Her legs will also be more visible than that of the others. Most honeybees hold their legs beneath their bodies. Queens hold them outwards.
If you are able to observe the behavior of the colony, look for the bee that seems to do nothing, but is the center of the hustle and bustle. The rest of the colony will give way to her.
Are Queen Honeybees Vicious?
Queens have a reputation for being “mama bears” that will attack without a second thought. Is there any truth to this statement?
It’s a gray area. Like all other bees, she will become aggressive if she is interfered with and it’s always better to rather be safe than sorry. Queens, as I mentioned don’t have barbed stingers, so they are able to sting repeatedly. This is perceived as an extra risk.
Inside the hive, queens can show aggression too, particularly if she is being superseded and must engage in a deadly battle for the throne. This is likely another reason for her reputation as a flying weapon.

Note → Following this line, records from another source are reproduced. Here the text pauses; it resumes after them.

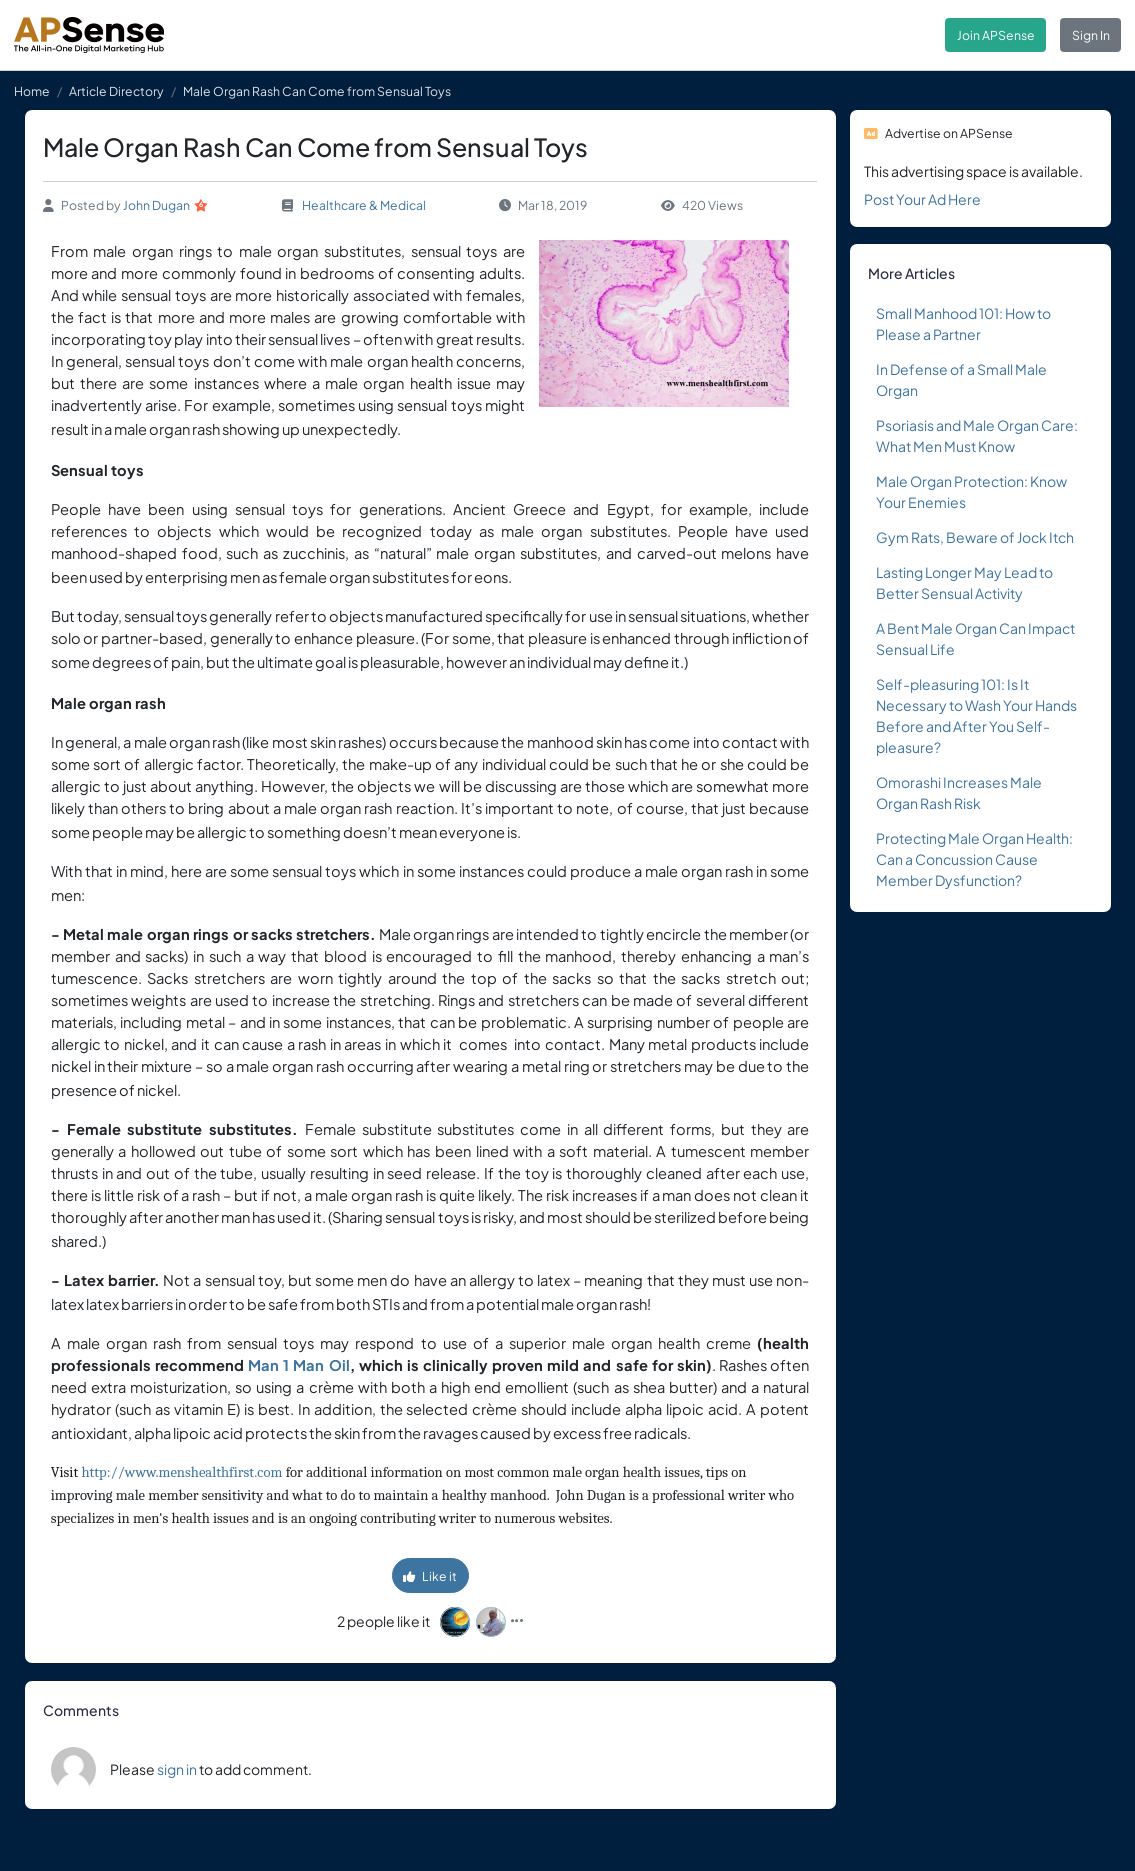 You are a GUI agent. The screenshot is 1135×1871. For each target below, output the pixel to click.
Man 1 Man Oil (298, 1365)
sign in (177, 1769)
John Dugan (156, 205)
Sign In (1091, 35)
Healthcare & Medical (364, 205)
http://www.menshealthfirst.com (181, 1472)
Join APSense (996, 35)
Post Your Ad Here (922, 199)
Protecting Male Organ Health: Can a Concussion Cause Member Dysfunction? (974, 859)
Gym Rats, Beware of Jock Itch (975, 537)
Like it (430, 1576)
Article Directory (116, 91)
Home (32, 91) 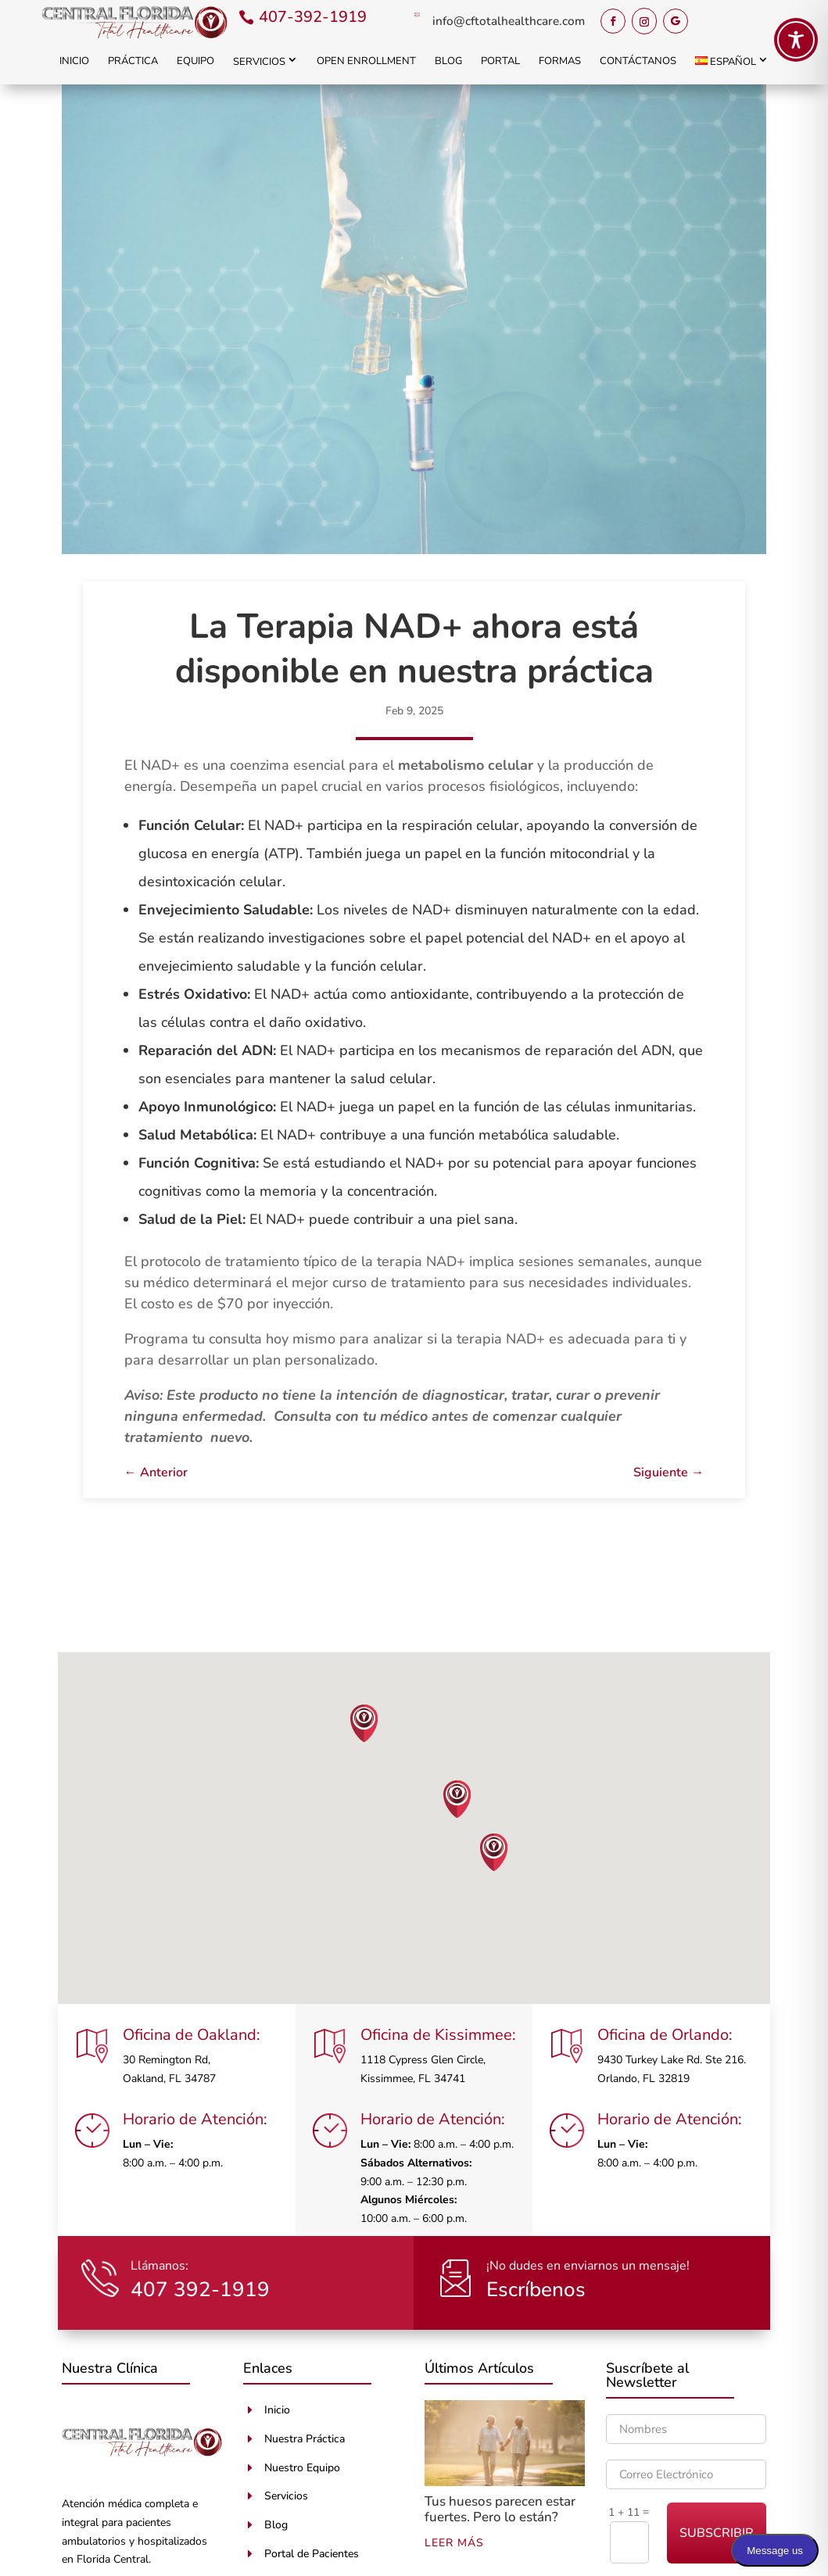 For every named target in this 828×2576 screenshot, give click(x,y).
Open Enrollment (366, 61)
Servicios (259, 62)
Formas (560, 61)
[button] (364, 1723)
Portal (500, 61)
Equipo (195, 61)
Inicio (74, 61)
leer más (454, 2542)
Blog (448, 61)
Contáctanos (638, 61)
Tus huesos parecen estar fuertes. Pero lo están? (500, 2509)
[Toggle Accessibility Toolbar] (796, 40)
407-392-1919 (313, 16)
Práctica (133, 61) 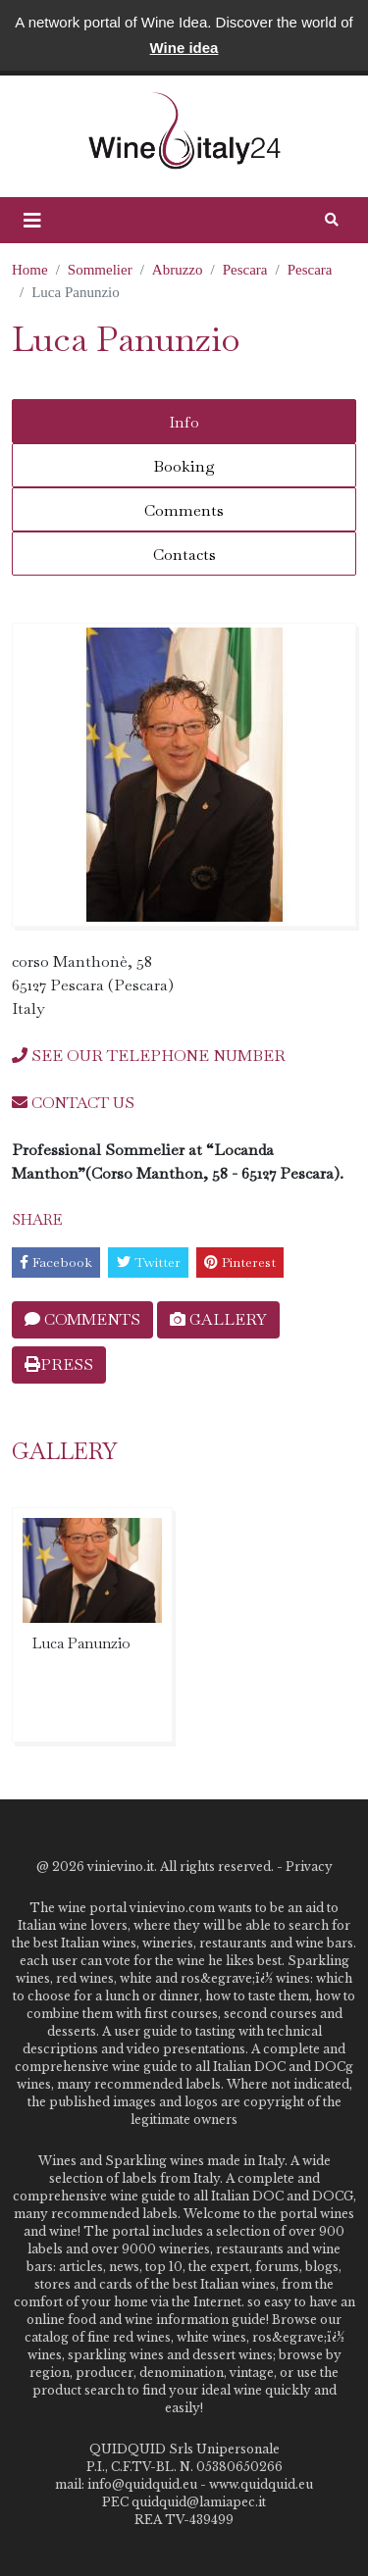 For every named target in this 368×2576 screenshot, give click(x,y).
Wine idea (184, 47)
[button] (32, 220)
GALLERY (218, 1319)
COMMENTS (82, 1319)
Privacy (309, 1866)
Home (30, 270)
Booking (184, 466)
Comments (184, 510)
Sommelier (100, 270)
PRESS (59, 1364)
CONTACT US (73, 1102)
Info (184, 422)
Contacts (184, 554)
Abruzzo (177, 270)
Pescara (245, 270) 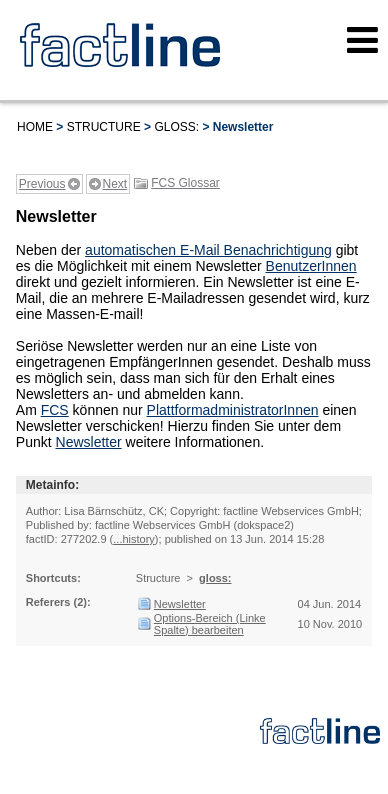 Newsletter (89, 442)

Queens don’t pose as much of a threat as workers though. A queen doesn’t forage or guard the hive and will most typically stay put inside it. Unless you go out of your way to meddle with the queen or the hive, it’s unlikely that you will encounter her.
Queen honeybees are often thought to be the leaders of beehives, but their lives aren’t up to them and it’s actually the workers that control everything. Still, because their sole purpose is to parent the entire hive, they have a special rank in the colony.
Their lives are decided for them by the workers before they’re even born, and once a queen steps up to her rank, the hive will center around her well-being, until she dies.
The queen’s reputation often precedes her, but she’s a lot more than an aggressive warlord. She’s a mother, and so is fully deserving of her special treatment.